• Work instructions
Could you count the lines in the entries beneath that hold the word "images"? Respond with the number alone.

• Records for this exercise
══════════

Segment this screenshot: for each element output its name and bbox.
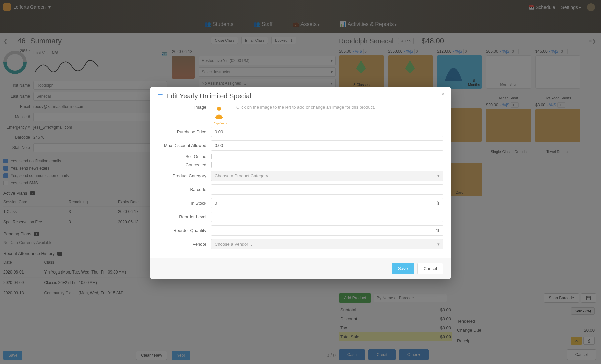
product-category-select[interactable]: Choose a Product Category …▾ (211, 171, 443, 181)
modal-save-button[interactable]: Save (392, 263, 414, 274)
chevron-down-icon: ▾ (437, 242, 440, 247)
close-icon[interactable]: × (442, 91, 445, 97)
sell-online-checkbox[interactable] (211, 154, 212, 159)
product-image[interactable]: Raja Yoga (211, 105, 230, 123)
vendor-select[interactable]: Choose a Vendor …▾ (211, 239, 443, 249)
in-stock-input[interactable]: 0⇅ (211, 198, 443, 208)
stepper-icon: ⇅ (436, 201, 440, 206)
stepper-icon: ⇅ (436, 228, 440, 233)
list-icon: ☰ (158, 93, 163, 100)
edit-product-modal: ☰ Edit Yearly Unlimited Special × Image … (150, 87, 451, 279)
barcode-input[interactable] (211, 184, 443, 195)
max-discount-input[interactable] (211, 140, 443, 151)
reorder-qty-input[interactable]: ⇅ (211, 225, 443, 236)
modal-title: Edit Yearly Unlimited Special (166, 92, 251, 100)
modal-cancel-button[interactable]: Cancel (417, 263, 443, 274)
reorder-level-input[interactable] (211, 212, 443, 222)
chevron-down-icon: ▾ (437, 173, 440, 178)
purchase-price-input[interactable] (211, 127, 443, 137)
modal-overlay: ☰ Edit Yearly Unlimited Special × Image … (0, 0, 601, 364)
concealed-checkbox[interactable] (211, 162, 212, 168)
image-hint: Click on the image to the left to add or… (236, 105, 375, 110)
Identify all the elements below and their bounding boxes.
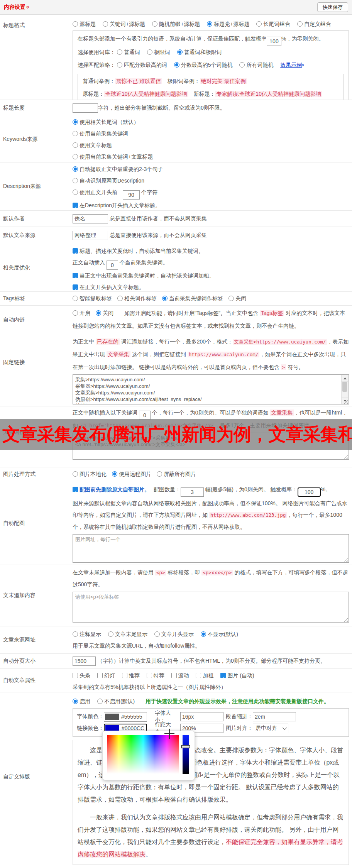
radio-first-n-chars[interactable]: 使用正文开头前 <box>73 189 117 195</box>
radio-icon-selected[interactable] <box>162 296 168 301</box>
radio-current-keyword-tags[interactable]: 当前采集关键词作标签 <box>162 295 223 302</box>
radio-comment-display[interactable]: 注释显示 <box>73 631 101 637</box>
radio-current-keywords[interactable]: 使用当前采集关键词 <box>73 130 128 137</box>
checkbox-slideshow[interactable]: 幻灯 <box>97 672 115 678</box>
radio-innerlink-on[interactable]: 开启 <box>73 310 90 316</box>
radio-icon[interactable] <box>117 62 122 68</box>
radio-clickbait-title[interactable]: 标题党+源标题 <box>207 21 249 27</box>
first-chars-count-input[interactable] <box>123 190 140 200</box>
color-picker-slider-handle[interactable] <box>181 745 190 748</box>
radio-custom-combo[interactable]: 自定义组合 <box>297 21 331 27</box>
radio-icon[interactable] <box>239 62 245 68</box>
checkbox-checked-icon[interactable] <box>73 487 78 492</box>
radio-icon[interactable] <box>73 631 78 637</box>
radio-detect-description[interactable]: 自动识别原网页Description <box>73 178 144 184</box>
checkbox-bold-keywords[interactable]: 当正文中出现当前采集关键词时，自动把该关键词加粗。 <box>73 272 215 279</box>
radio-longtail-default[interactable]: 使用相关长尾词（默认） <box>73 119 139 125</box>
checkbox-checked-icon[interactable] <box>220 673 226 678</box>
radio-icon-selected[interactable] <box>73 699 78 704</box>
checkbox-icon[interactable] <box>97 673 103 678</box>
checkbox-checked-icon[interactable] <box>73 284 78 290</box>
radio-icon[interactable] <box>147 49 152 55</box>
radio-icon[interactable] <box>117 296 123 301</box>
radio-icon[interactable] <box>73 471 78 477</box>
checkbox-icon[interactable] <box>73 673 78 678</box>
checkbox-checked-icon[interactable] <box>73 203 78 208</box>
radio-icon-selected[interactable] <box>201 631 206 637</box>
insert-keyword-count-input[interactable] <box>107 261 118 270</box>
font-color-swatch[interactable] <box>105 714 119 720</box>
checkbox-scroll[interactable]: 滚动 <box>171 672 189 678</box>
checkbox-headline[interactable]: 头条 <box>73 672 90 678</box>
radio-source-title[interactable]: 源标题 <box>73 21 96 27</box>
checkbox-auto-add-keywords[interactable]: 标题、描述相关度低时，自动添加当前采集关键词。 <box>73 248 204 254</box>
font-size-input[interactable] <box>180 712 223 721</box>
radio-top5-random[interactable]: 分数最高的5个词随机 <box>174 62 233 68</box>
checkbox-insert-title-description[interactable]: 在Description开头插入文章标题。 <box>73 202 161 208</box>
checkbox-insert-title-body[interactable]: 在正文开头插入文章标题。 <box>73 284 144 290</box>
radio-icon-selected[interactable] <box>174 62 179 68</box>
checkbox-delete-original-images[interactable]: 配图前先删除原文自带图片。 <box>73 486 150 492</box>
radio-extreme-words[interactable]: 极限词 <box>147 49 170 55</box>
radio-icon[interactable] <box>256 21 262 27</box>
radio-icon[interactable] <box>73 310 78 316</box>
radio-icon[interactable] <box>152 21 157 27</box>
radio-smart-tags[interactable]: 智能提取标签 <box>73 295 112 302</box>
radio-article-end-display[interactable]: 文章末尾显示 <box>108 631 147 637</box>
radio-icon[interactable] <box>73 296 78 301</box>
chevron-down-icon[interactable]: » <box>25 6 30 8</box>
radio-icon-selected[interactable] <box>96 310 101 316</box>
quick-save-button[interactable]: 快速保存 <box>317 2 348 12</box>
checkbox-checked-icon[interactable] <box>73 248 78 254</box>
radio-icon[interactable] <box>228 296 234 301</box>
density-count-input[interactable] <box>139 411 151 420</box>
radio-localize-images[interactable]: 图片本地化 <box>73 471 107 478</box>
demo-link[interactable]: 效果示例» <box>280 62 305 68</box>
radio-tags-off[interactable]: 关闭 <box>228 295 246 302</box>
radio-icon[interactable] <box>154 631 160 637</box>
radio-layout-disable[interactable]: 不启用(默认) <box>97 698 135 704</box>
clickbait-probability-input[interactable] <box>267 37 281 46</box>
checkbox-special[interactable]: 特荐 <box>147 672 164 678</box>
radio-all-random[interactable]: 所有词随机 <box>239 62 273 68</box>
radio-icon-selected[interactable] <box>207 21 212 27</box>
image-url-textarea[interactable]: 图片网址，每行一个 <box>73 534 349 563</box>
checkbox-image-auto[interactable]: 图片 (自动) <box>220 672 254 678</box>
radio-innerlink-off[interactable]: 关闭 <box>96 310 113 316</box>
default-author-input[interactable] <box>73 214 108 223</box>
radio-highest-score[interactable]: 匹配分数最高的词 <box>117 62 167 68</box>
trigger-probability-input[interactable] <box>298 487 321 497</box>
radio-icon[interactable] <box>103 21 108 27</box>
color-picker-gradient[interactable] <box>107 735 179 774</box>
image-count-input[interactable] <box>181 487 204 497</box>
radio-icon[interactable] <box>73 178 78 183</box>
scrollbar[interactable] <box>341 375 348 404</box>
radio-no-display[interactable]: 不显示(默认) <box>201 631 238 637</box>
radio-keyword-source-title[interactable]: 关键词+源标题 <box>103 21 145 27</box>
radio-icon[interactable] <box>73 142 78 148</box>
radio-both-words[interactable]: 普通词和极限词 <box>177 49 222 55</box>
checkbox-icon[interactable] <box>171 673 177 678</box>
radio-longtail-combo[interactable]: 长尾词组合 <box>256 21 290 27</box>
default-source-input[interactable] <box>73 231 108 240</box>
radio-article-title[interactable]: 使用文章标题 <box>73 142 112 148</box>
font-color-input[interactable]: #555555 <box>104 712 147 722</box>
radio-icon[interactable] <box>108 631 113 637</box>
title-length-input[interactable] <box>73 103 98 113</box>
radio-remote-images[interactable]: 使用远程图片 <box>112 471 151 478</box>
radio-random-prefix-title[interactable]: 随机前缀+源标题 <box>152 21 200 27</box>
radio-icon-selected[interactable] <box>177 49 183 55</box>
radio-extract-sentences[interactable]: 自动提取正文中最重要的2-3个句子 <box>73 166 163 172</box>
img-align-select[interactable]: 居中对齐 <box>253 724 288 733</box>
scroll-up-arrow[interactable] <box>342 375 348 382</box>
checkbox-bold[interactable]: 加粗 <box>196 672 213 678</box>
pagination-size-input[interactable] <box>73 656 96 666</box>
checkbox-icon[interactable] <box>122 673 127 678</box>
radio-icon-selected[interactable] <box>73 166 78 172</box>
checkbox-recommend[interactable]: 推荐 <box>122 672 140 678</box>
radio-layout-enable[interactable]: 启用 <box>73 698 90 704</box>
radio-icon[interactable] <box>73 21 78 27</box>
radio-icon-selected[interactable] <box>112 471 117 477</box>
radio-icon[interactable] <box>157 471 162 477</box>
radio-block-images[interactable]: 屏蔽所有图片 <box>157 471 196 478</box>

══════════

• Written response
4